No resource uses dlt's dlt.sources.incremental cursor. Instead, every resource re-fetches a bounded window on each run and relies on the merge primary key to deduplicate. Consequences:

  • merge-disposition resources are fully idempotent: re-running with the same API responses leaves the final table untouched.
  • replace-disposition resources (species_list, taxonomy, datasets) drop and reload the table every run; idempotency is trivial because the row set is always "whatever the API returned this time."
  • No resource uses append — we accept the rate-limit cost of re-fetching over the complexity of durable cursor state.

The idempotency guarantee is validated in CI by packages/databox-sources/tests/<source>/test_idempotency.py: each test runs the merge-backed resource twice against the same VCR cassette and asserts the primary-key set and row count are identical.

Backfill procedure

All three sources read their extract window from a per-source env-var override (default 30) in packages/databox/databox/orchestration/definitions.py:

  • DATABOX_EBIRD_DAYS_BACK
  • DATABOX_NOAA_DAYS_BACK
  • DATABOX_USGS_DAYS_BACK

To widen the window for one run, set the env var before launching Dagster and materialize the raw asset group:

# Pull eBird data for the last 90 days instead of the default 30
DATABOX_EBIRD_DAYS_BACK=90 uv run dagster asset materialize \
    --select 'group:ebird_ingestion' \
    -m databox.orchestration.definitions

# Full-year NOAA backfill (hits multiple 365-day chunks; expect 5-10 min)
DATABOX_NOAA_DAYS_BACK=365 uv run dagster asset materialize \
    --select 'group:noaa_ingestion' \
    -m databox.orchestration.definitions

# USGS daily values for the last year (chunked to 90-day API calls)
DATABOX_USGS_DAYS_BACK=365 uv run dagster asset materialize \
    --select 'group:usgs_ingestion' \
    -m databox.orchestration.definitions

Or launch the Dagster UI with the env var set and materialize the group interactively — the UI-driven path is what the operator uses day-to-day.

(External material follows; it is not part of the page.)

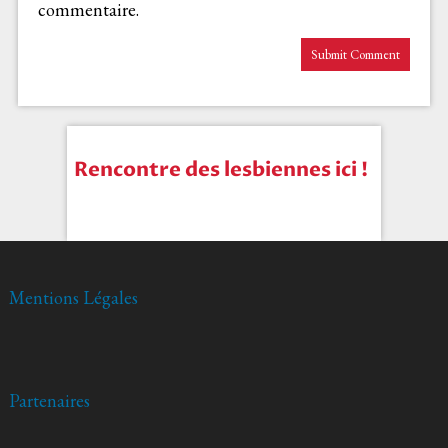
commentaire.
Rencontre des lesbiennes ici !
Mentions Légales
Partenaires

The merge disposition means a backfill never duplicates rows already present at the narrower window — it only fills in older dates. If the API has retroactively revised a row (which NOAA does for GHCND), the merge updates in place.

Blast radius

  • merge resources: only the rows whose primary keys appear in the new window are touched. Existing rows outside the window are untouched.
  • replace resources: the entire table is dropped and reloaded on every run, so a backfill on days_back has no effect on these (they always reflect the current full snapshot).
  • downstream SQLMesh marts: all are declarative views/tables over the raw layer. A backfill at the source layer is picked up on the next task full-refresh (or the next scheduled Dagster run).

Dagster backfill

A per-source Dagster partition backfill is not wired yet — the current orchestration layer schedules one daily materialization per source. For ad-hoc historical loads, invoke dagster asset materialize directly (see commands above) or materialize the raw asset via the Dagster UI with a custom days_back config override.

See packages/databox/databox/orchestration/definitions.py for the asset definitions that would host a future partition scheme.

When to rely on merge vs replace

  • merge: the source API returns a durable, point-in-time row identified by a stable key (subId, (date, datatype, station), (site_no, parameter_cd, observation_date)). Revisions are in-place updates.
  • replace: the source API returns a catalog or reference list that should exactly mirror upstream (taxonomy, dataset manifest, species list for a region). Drift between a stale merge table and a current catalog would be worse than the cost of a full reload.